(Stored data entries)
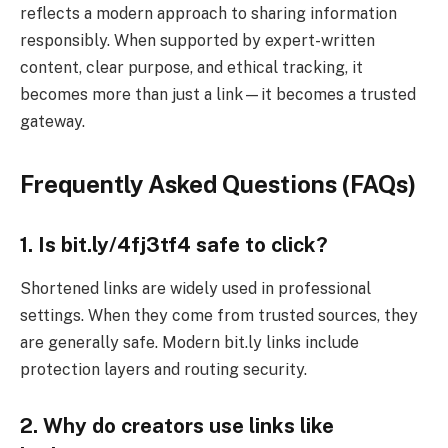
reflects a modern approach to sharing information
responsibly. When supported by expert-written
content, clear purpose, and ethical tracking, it
becomes more than just a link—it becomes a trusted
gateway.
Frequently Asked Questions (FAQs)
1. Is bit.ly/4fj3tf4 safe to click?
Shortened links are widely used in professional
settings. When they come from trusted sources, they
are generally safe. Modern bit.ly links include
protection layers and routing security.
2. Why do creators use links like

> [Activity]
Check every line of the data for the string "safe". Give the number of lines that have it, and only that.

> [Output of the task]
2